Un projet sans « big bang »
La ministre de l’aménagement du territoire et de la décentralisation, Françoise Gatel, a résumé cette orientation lors d’une intervention au Sénat le 4 novembre 2025: « Je ne crois pas aux grands soirs parce que les lendemains sont des petits matins blêmes. » Par ces mots, elle a mis en garde contre des réformes massives conçues « de manière uniforme » et mesurant l’efficacité de l’action publique principalement à partir de « seuils et de nombre d’habitants ».
Dans son propos, la ministre a explicitement visé certaines des précédentes grandes réformes, citant notamment la création des grandes régions et la réforme de la carte intercommunale. Son discours souligne la volonté de l’exécutif d’éviter une logique purement technique fondée sur des critères quantitatifs, au détriment des réalités locales et des spécificités territoriales.
Les garanties de Matignon et la réponse de Sébastien Lecornu
Le 14 novembre 2025, Sébastien Lecornu est allé dans le même sens en excluant un « grand soir » de la décentralisation et, plus particulièrement, une remise en cause du millefeuille territorial. Lors de la clôture des Assises des départements de France, il a déclaré : « Je ne crois pas à la démagogie qui consisterait à dire qu’il faut supprimer une strate de collectivité. Il ne faut pas céder à toutes les démagogies qui laisseraient à penser que, en supprimant quelque chose, on ferait des économies immédiates. »
Ces prises de position, relayées par Matignon, visent à rassurer les partenaires locaux et à clarifier l’intention du gouvernement : réformer sans provoquer de rupture systémique. Elles constituent des gages politiques destinés à apaiser les débats, tout en laissant ouverte la question des ajustements ciblés que le texte pourrait prévoir.

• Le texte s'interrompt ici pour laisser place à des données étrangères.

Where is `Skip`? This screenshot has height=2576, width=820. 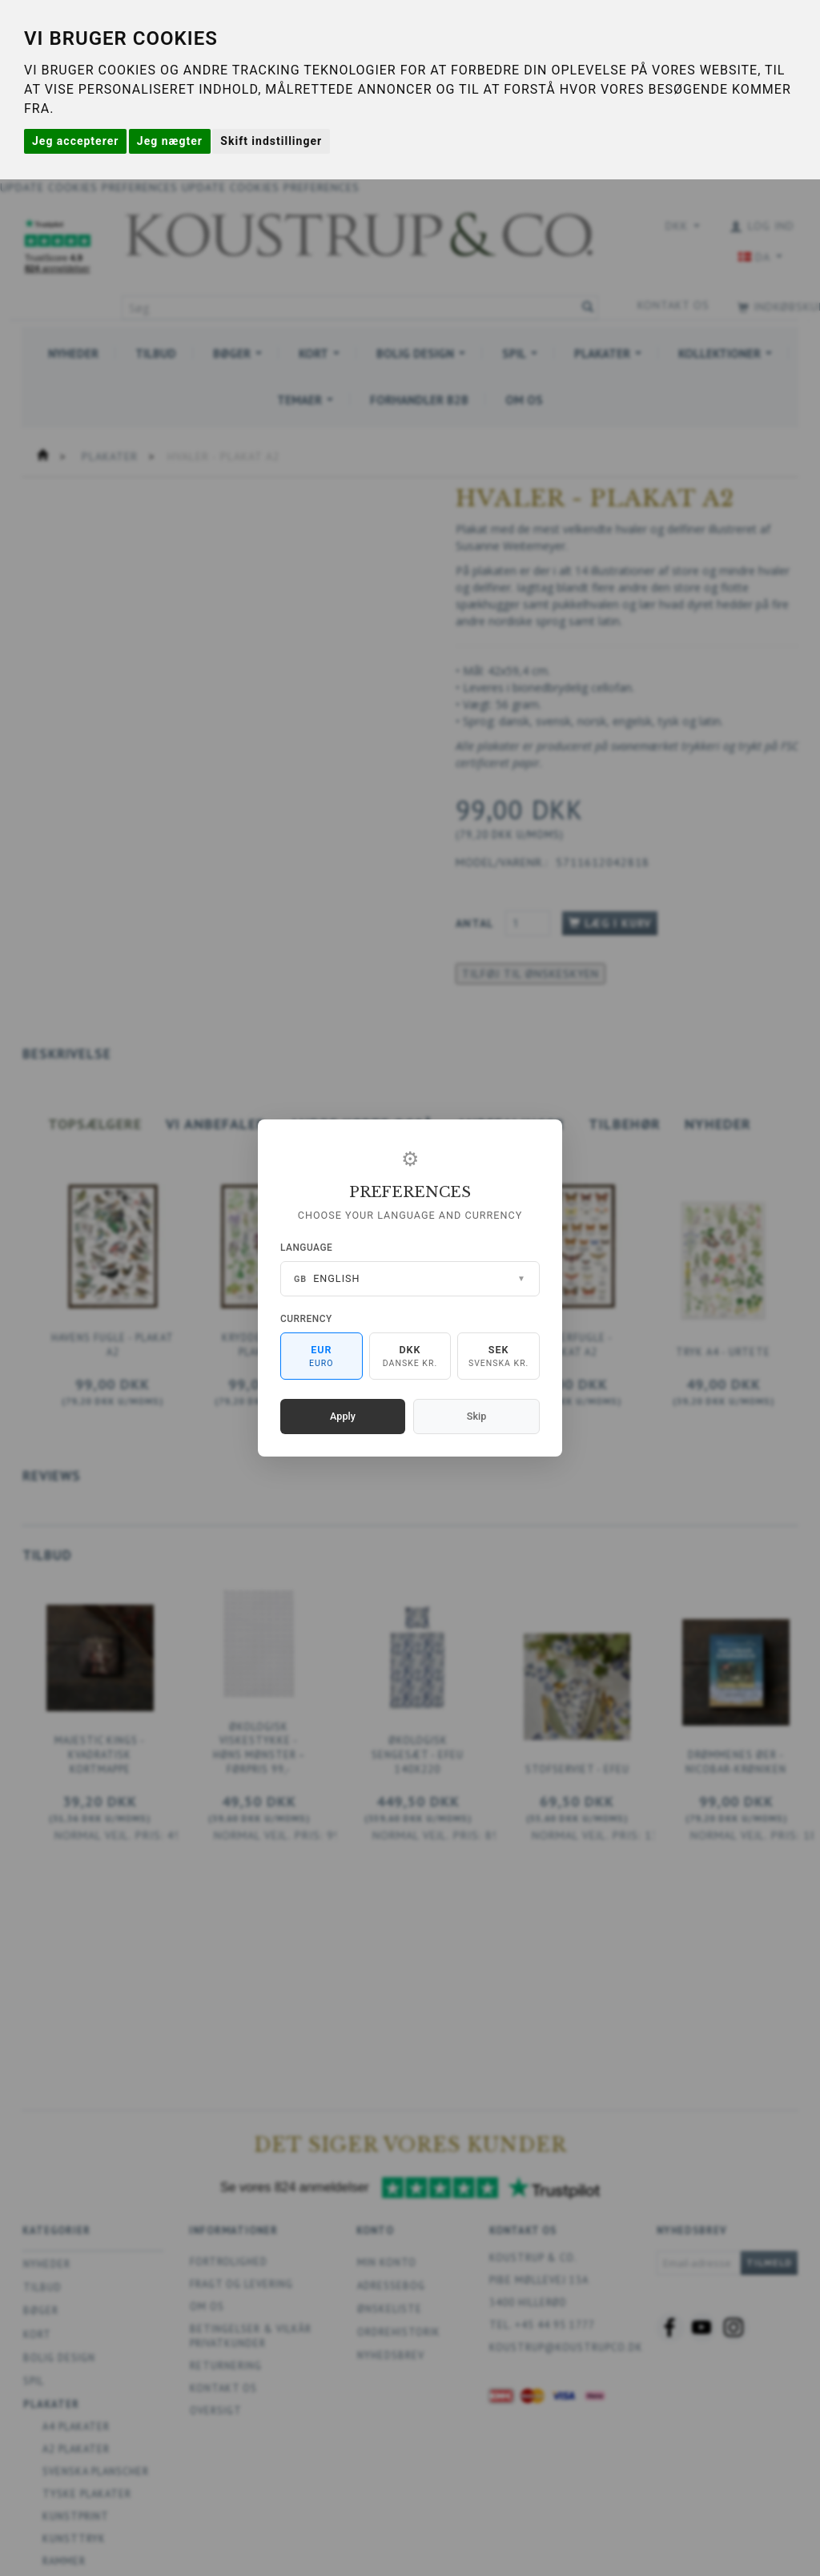 Skip is located at coordinates (476, 1416).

Prudence et scepticisme dans la sphère locale
Malgré ces assurances, la prudence reste de mise dans les rangs locaux, notamment au Sénat, souvent qualifié de « Chambre des collectivités ». Les élus locaux observent avec circonspection les annonces gouvernementales et attendent des éléments concrets sur les modalités du projet de loi.
Le souvenir des réformes antérieures, perçues par certains comme imposées selon des règles générales, alimente ce scepticisme. Les arguments avancés par la ministre au Sénat mettent en lumière une crainte récurrente : que des décisions fondées sur des seuils démographiques ou des calculs d’échelle ne prennent pas suffisamment en compte la diversité des territoires.
Ce que promettent les discussions en cours
Les débats autour du projet de loi — qui ont repris au Parlement — devraient préciser le périmètre des changements envisagés, les objectifs poursuivis et les garanties offertes aux collectivités. Le gouvernement met en avant l’ambition d’une réforme mesurée, cherchant à concilier efficacité de l’action publique et respect des identités locales.
À ce stade, les déclarations publiques des ministres fournissent surtout des lignes directrices : pas de bouleversement global, refus des solutions simplistes fondées sur la suppression d’une strate. Reste à connaître le contenu concret du texte, son calendrier et la façon dont seront intégrées les observations des élus.
En l’absence de détails supplémentaires dans les prises de parole citées, la tension entre volonté de stabilité et besoin d’adaptations ciblées devrait demeurer le fil rouge des discussions. Les collectivités et le Parlement restent donc attentifs, en particulier sur les modalités d’application et les garanties en matière de finances locales et de service public.
Le débat public autour de la décentralisation illustre une perpétuelle difficulté : comment moderniser l’organisation territoriale sans sacrifier la proximité et la cohérence des politiques publiques ? Les déclarations du 4 et du 14 novembre 2025 constituent pour l’instant des repères politiques, en attente d’un contenu législatif détaillé et d’une épreuve parlementaire qui tranchera sur la portée réelle des changements annoncés.